There is currently unease about the Kimberley Process, Diamond Development Initiative executive director Dorothee Gizenga said during a panel discussion titled The Kimberley Process and Consumer Confidence.
“We have heard in the media about the Kimberley Process’s inability to deal with human rights,” said Gizenga, the panel’s moderator. “Conflict diamonds are defined as diamonds that are mined by rebel armies. But does the narrow definition of conflict diamonds serve the industry today?”
World Diamond Council general counsel and Jewelers Vigilance Committee president and CEO Cecilia Gardner argued that a government, like Zimbabwe’s, that “perpetrates human rights abuses against its diamond producing population … fails to meet Kimberley standards.”

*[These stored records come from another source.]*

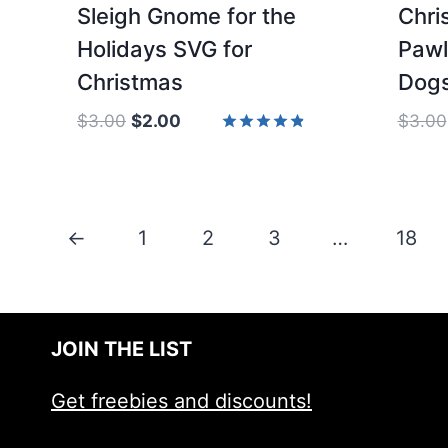
Sleigh Gnome for the
Chri
Holidays SVG for
Pawl
Christmas
Dogs
Original
Current
$
3.00
$
2.00
$
3.00
price
price
Rated
4.83
was:
is:
out of 5
$3.00.
$2.00.
←
1
2
3
…
18
JOIN THE LIST
Get freebies and discounts!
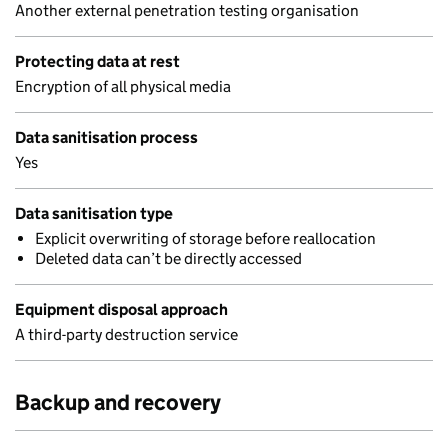
Another external penetration testing organisation
Protecting data at rest
Encryption of all physical media
Data sanitisation process
Yes
Data sanitisation type
Explicit overwriting of storage before reallocation
Deleted data can’t be directly accessed
Equipment disposal approach
A third-party destruction service
Backup and recovery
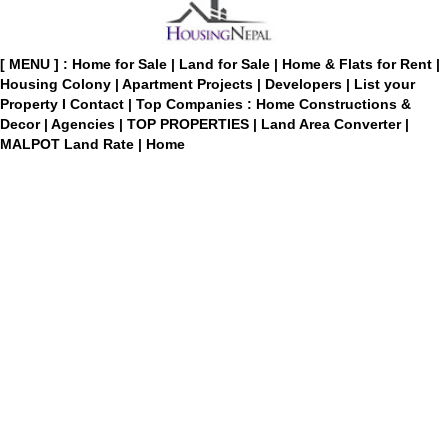
[ MENU ] :
Home for Sale
|
Land for Sale
|
Home & Flats for Rent
|
Housing Colony
|
Apartment Projects
|
Developers
|
List your
Property
I
Contact
|
Top Companies : Home Constructions &
Decor
|
Agencies
|
TOP PROPERTIES
|
Land Area Converter
|
MALPOT Land Rate
|
Home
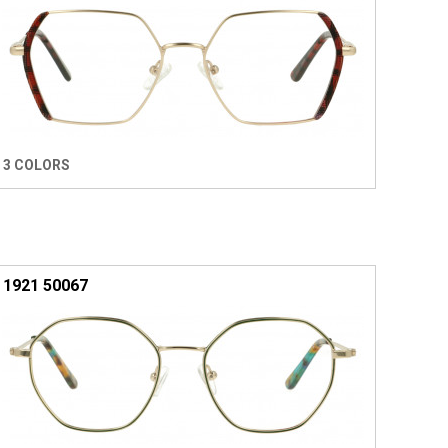
3 COLORS
1921 50067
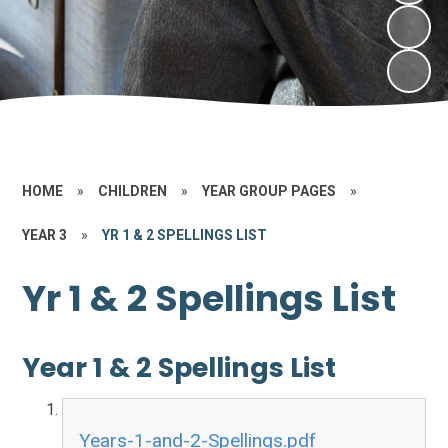
HOME
»
CHILDREN
»
YEAR GROUP PAGES
»
YEAR 3
»
YR 1 & 2 SPELLINGS LIST
Yr 1 & 2 Spellings List
Year 1 & 2 Spellings List
Years-1-and-2-Spellings.pdf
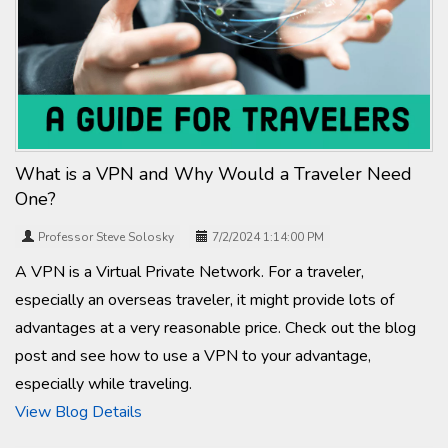
What is a VPN and Why Would a Traveler Need
One?
Professor Steve Solosky
7/2/2024 1:14:00 PM
A VPN is a Virtual Private Network. For a traveler,
especially an overseas traveler, it might provide lots of
advantages at a very reasonable price. Check out the blog
post and see how to use a VPN to your advantage,
especially while traveling.
View Blog Details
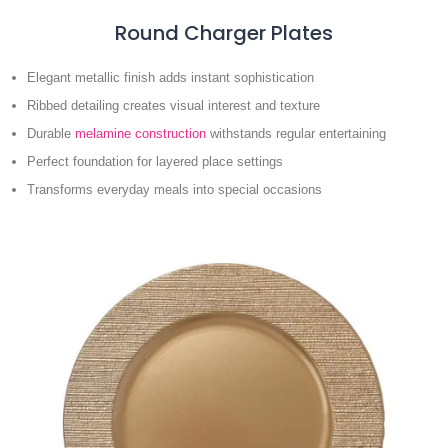
Round Charger Plates
Elegant metallic finish adds instant sophistication
Ribbed detailing creates visual interest and texture
Durable
melamine construction
withstands regular entertaining
Perfect foundation for layered place settings
Transforms everyday meals into special occasions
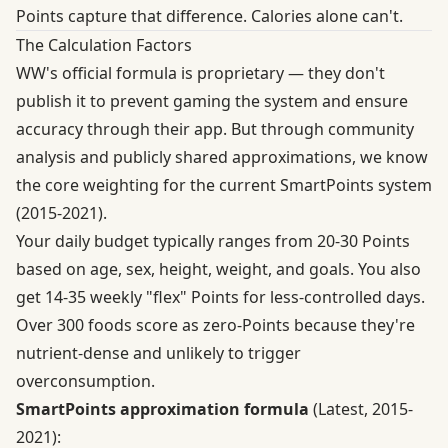
Points capture that difference. Calories alone can't.
The Calculation Factors
WW's official formula is proprietary — they don't
publish it to prevent gaming the system and ensure
accuracy through their app. But through community
analysis and publicly shared approximations, we know
the core weighting for the current SmartPoints system
(2015-2021).
Your daily budget typically ranges from 20-30 Points
based on age, sex, height, weight, and goals. You also
get 14-35 weekly "flex" Points for less-controlled days.
Over 300 foods score as zero-Points because they're
nutrient-dense and unlikely to trigger
overconsumption.
SmartPoints approximation formula
(Latest, 2015-
2021):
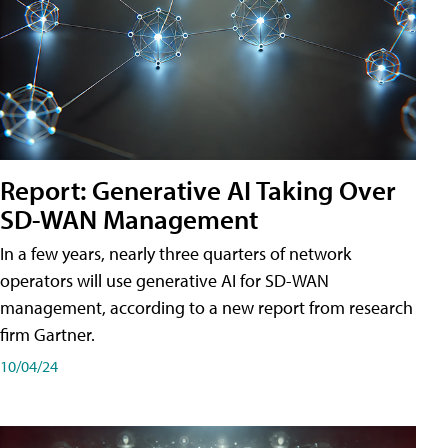
Report: Generative AI Taking Over
SD-WAN Management
In a few years, nearly three quarters of network
operators will use generative AI for SD-WAN
management, according to a new report from research
firm Gartner.
10/04/24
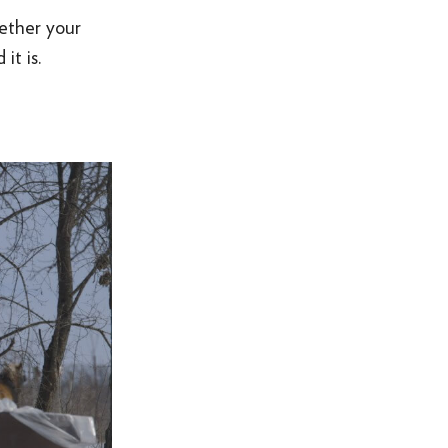
hether your
it is.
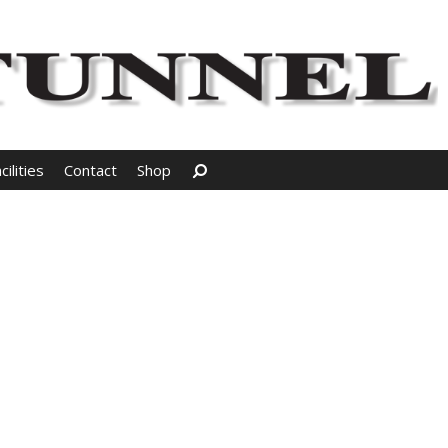
Search
ilities
Contact
Shop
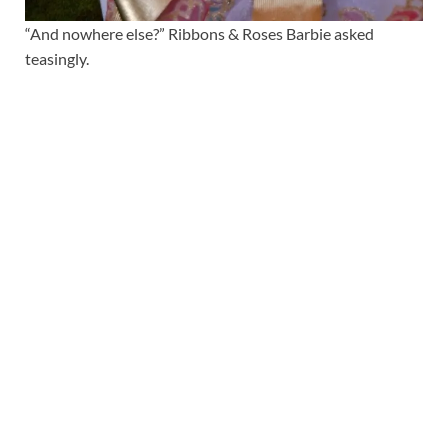
“And nowhere else?” Ribbons & Roses Barbie asked
teasingly.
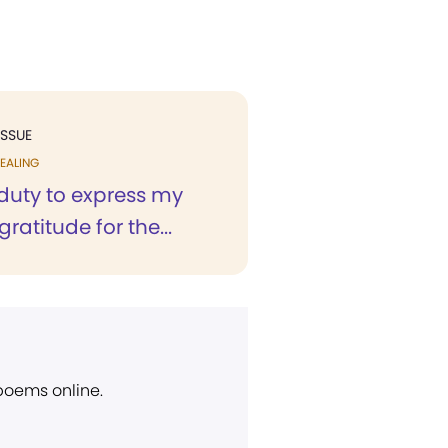
ISSUE
EALING
 a duty to express my
gratitude for the...
 poems online.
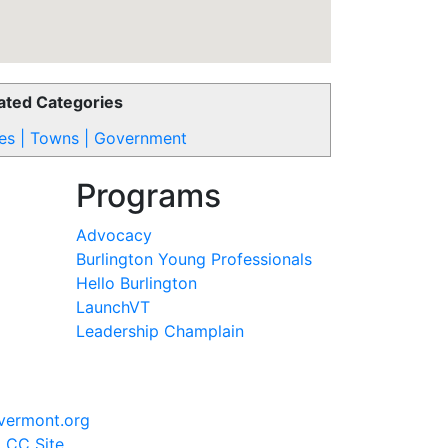
ated Categories
ies | Towns | Government
Programs
Advocacy
Burlington Young Professionals
Hello Burlington
LaunchVT
Leadership Champlain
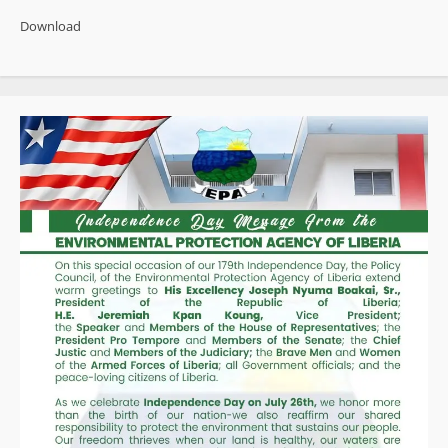
Gains,
Enduring
Download
Impunity:
Liberia’s
CPI
Improvement
Fails
the
Test
of
Reform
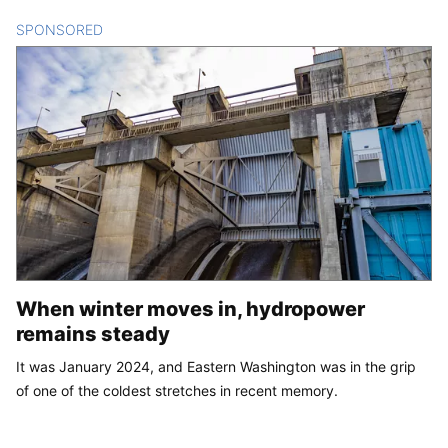
SPONSORED
CONTENT
When winter moves in, hydropower
remains steady
It was January 2024, and Eastern Washington was in the grip
of one of the coldest stretches in recent memory.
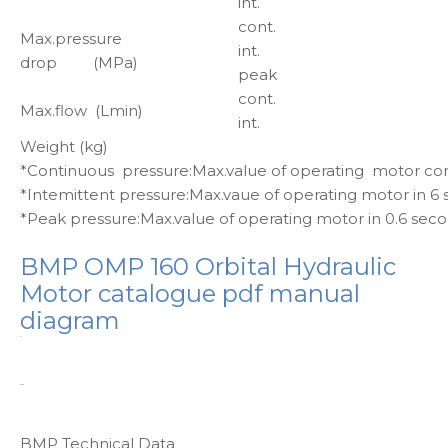
int.
cont.
Max.pressure
int.
drop (MPa)
peak
cont.
Max.flow (Lmin)
int.
Weight (kg)
*Continuous pressure:Max.value of operating motor co
*Intemittent pressure:Max.vaue of operating motor in 6
*Peak pressure:Max.value of operating motor in 0.6 sec
BMP OMP 160 Orbital Hydraulic
Motor catalogue pdf manual
diagram
BMP Technical Data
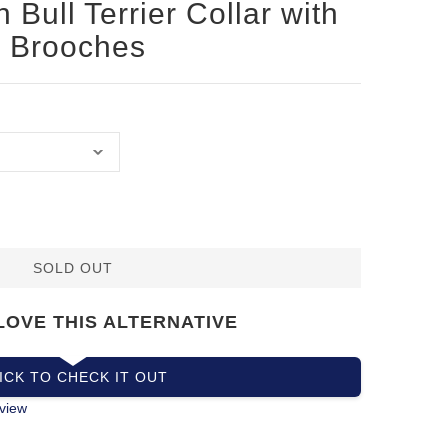
 Bull Terrier Collar with
 Brooches
SOLD OUT
LOVE THIS ALTERNATIVE
ICK TO CHECK IT OUT
view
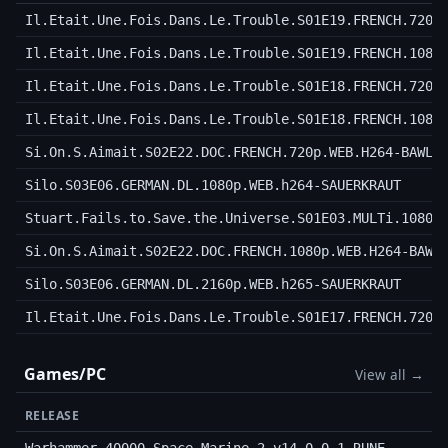
Il.Etait.Une.Fois.Dans.Le.Trouble.S01E19.FRENCH.720p
Il.Etait.Une.Fois.Dans.Le.Trouble.S01E19.FRENCH.1080
Il.Etait.Une.Fois.Dans.Le.Trouble.S01E18.FRENCH.720p
Il.Etait.Une.Fois.Dans.Le.Trouble.S01E18.FRENCH.1080
Si.On.S.Aimait.S02E22.DOC.FRENCH.720p.WEB.H264-BAWLS
Silo.S03E06.GERMAN.DL.1080p.WEB.h264-SAUERKRAUT
Stuart.Fails.to.Save.the.Universe.S01E03.MULTi.1080p
Si.On.S.Aimait.S02E22.DOC.FRENCH.1080p.WEB.H264-BAWL
Silo.S03E06.GERMAN.DL.2160p.WEB.h265-SAUERKRAUT
Il.Etait.Une.Fois.Dans.Le.Trouble.S01E17.FRENCH.720p
Games/PC
View all →
RELEASE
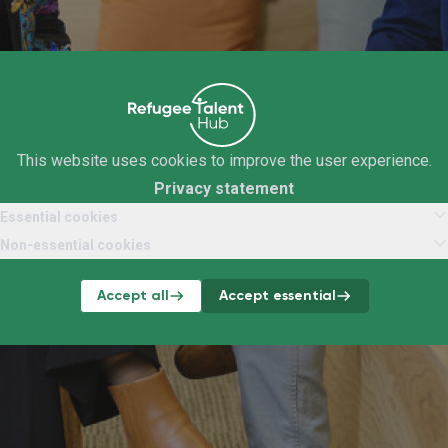
This website uses cookies to improve the user experience.
Privacy statement
Essential cookies
Non-essential cookies
Accept all
Accept essential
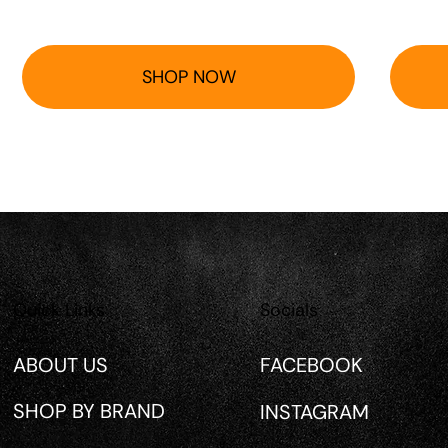
SHOP NOW
Quick Links
Socials
ABOUT US
FACEBOOK
SHOP BY BRAND
INSTAGRAM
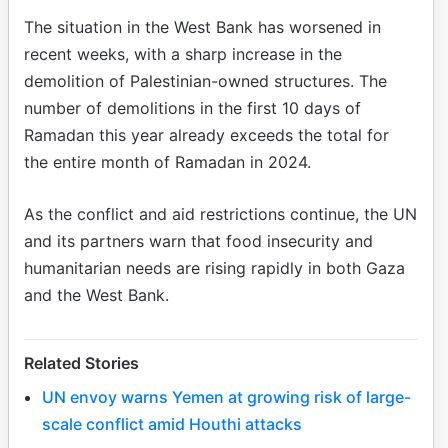
The situation in the West Bank has worsened in
recent weeks, with a sharp increase in the
demolition of Palestinian-owned structures. The
number of demolitions in the first 10 days of
Ramadan this year already exceeds the total for
the entire month of Ramadan in 2024.
As the conflict and aid restrictions continue, the UN
and its partners warn that food insecurity and
humanitarian needs are rising rapidly in both Gaza
and the West Bank.
Related Stories
UN envoy warns Yemen at growing risk of large-
scale conflict amid Houthi attacks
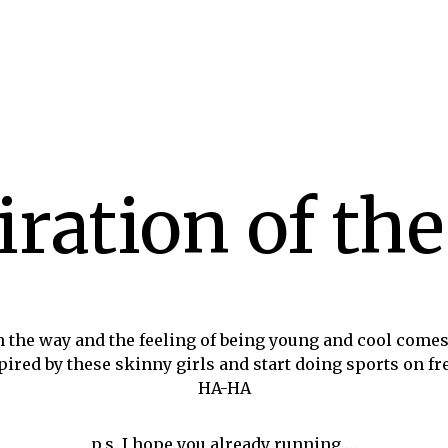
iration of the
 the way and the feeling of being young and cool come
spired by these skinny girls and start doing sports on 
HA-HA
p.s. I hope you already running …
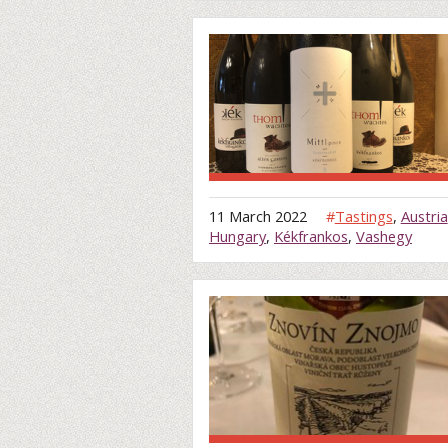
11 March 2022
#
Tastings
,
Austria
Hungary
,
Kékfrankos
,
Vashegy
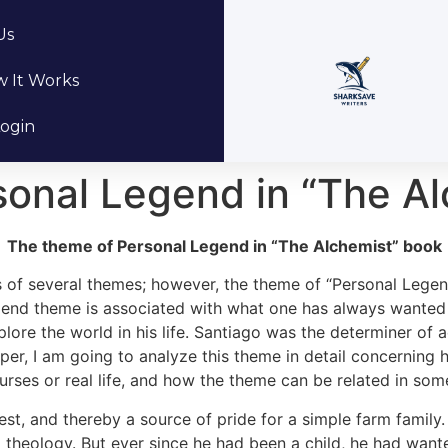
Us
 It Works
ogin
sonal Legend in “The A
The theme of Personal Legend in “The Alchemist” book
of several themes; however, the theme of “Personal Legend
gend theme is associated with what one has always wanted 
lore the world in his life. Santiago was the determiner of 
 paper, I am going to analyze this theme in detail concerning
ourses or real life, and how the theme can be related in som
st, and thereby a source of pride for a simple farm famil
nd theology. But ever since he had been a child, he had wan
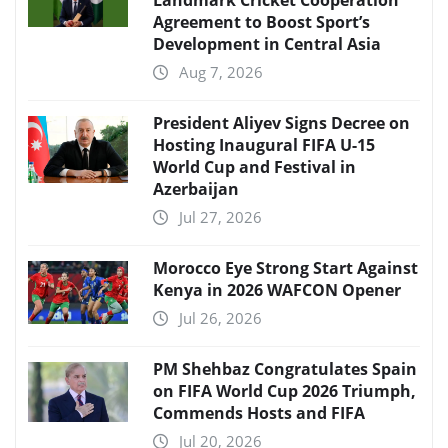
Landmark Cricket Cooperation
Agreement to Boost Sport’s
Development in Central Asia
Aug 7, 2026
President Aliyev Signs Decree on
Hosting Inaugural FIFA U-15
World Cup and Festival in
Azerbaijan
Jul 27, 2026
Morocco Eye Strong Start Against
Kenya in 2026 WAFCON Opener
Jul 26, 2026
PM Shehbaz Congratulates Spain
on FIFA World Cup 2026 Triumph,
Commends Hosts and FIFA
Jul 20, 2026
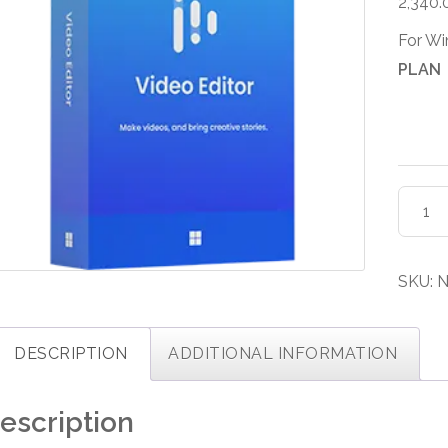
2,340.
For W
PLAN
EaseU
Video
Editor
Licens
SKU:
N
quanti
DESCRIPTION
ADDITIONAL INFORMATION
escription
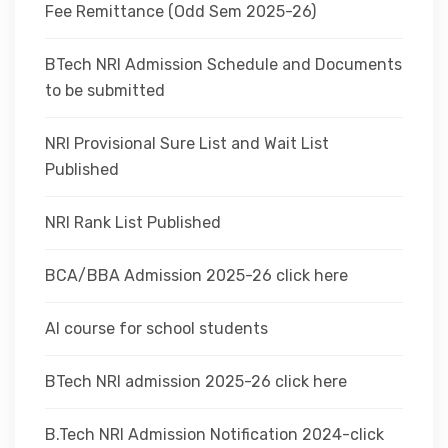
Fee Remittance (Odd Sem 2025-26)
BTech NRI Admission Schedule and Documents
to be submitted
NRI Provisional Sure List and Wait List
Published
NRI Rank List Published
BCA/BBA Admission 2025-26 click here
AI course for school students
BTech NRI admission 2025-26 click here
B.Tech NRI Admission Notification 2024-click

She added, “We have worked closely with the NGOs to integrate human rights goals into the Kimberley agenda, and we will continue this process.”
Brad Brooks-Rubin, special advisor on conflict diamonds for the State Department, said, “Too much of what’s good in the Kimberley Process just stays in the Kimberley Process.” He noted that many former “problem countries” have now become integrated into the KP.
Still, he agreed that the questions of human rights abuses need to be addressed. “There are currently proposals on the table to address the transparency issues and the human rights language,” he said. “These issues are difficult but important, and we can’t just hope they will resolve themselves.”
John Hall, director of external affairs for Rio Tinto, which has a mine in Zimbabwe, said that while the country has many issues, for the most part it was “business as usual.”
World Diamond Council president Eli Izhakoff noted that while, for the most part, the Kimberley Process has “worked beautifully” since its establishment in 2003, his group has been calling for reforms. “When we called it a process, we meant it for it to be a process,” he said. “We have called for greater transparency. We would like the KP to have a professional team running it.”
He noted that these issues will surface at an upcoming Kimberley Process meeting in Israel. “We have to work within the system,” he said. “Today, people are ready to make the right decisions. We will get there, but it will take time.”
Jewelers of America CEO Matt Runci said, “The Kimberley Process was and remains essential to establishing consumer confidence in diamonds.”
He added, “It now needs to address current and future situations where diamonds, as an accessible form of wealth, can still be used to terrorize people. We all know the Kimberley Process has flaws, but that doesn’t mean that it is not essential.”
Runci also called for a better decision-making process, increased peer review, more transparency, and more continuity among its leadership. But he warned against “loading it with expectations,” which he said would doom it to failure.
“The Kimberley Process is not, and will never be, a panacea for all the situations in the diamond supply chain that pose some degree of risk for continued consumer confidence,” he said.
He added that people in the industry needed to take a greater role in ensuring the success of systems like the KP. “Whatever your role in the industry, you have control of your own fate,” he said. “It is very easy to understand how people can become complacent. At the end of the day, you all have accountability for your own business. Exercise it wisely.”
Noora Jamsheer, a member of the U.N. panel of experts on Cote d’Ivoire, which remains under U.N. sanctions, said the government still has no control of the country’s diamond mining areas.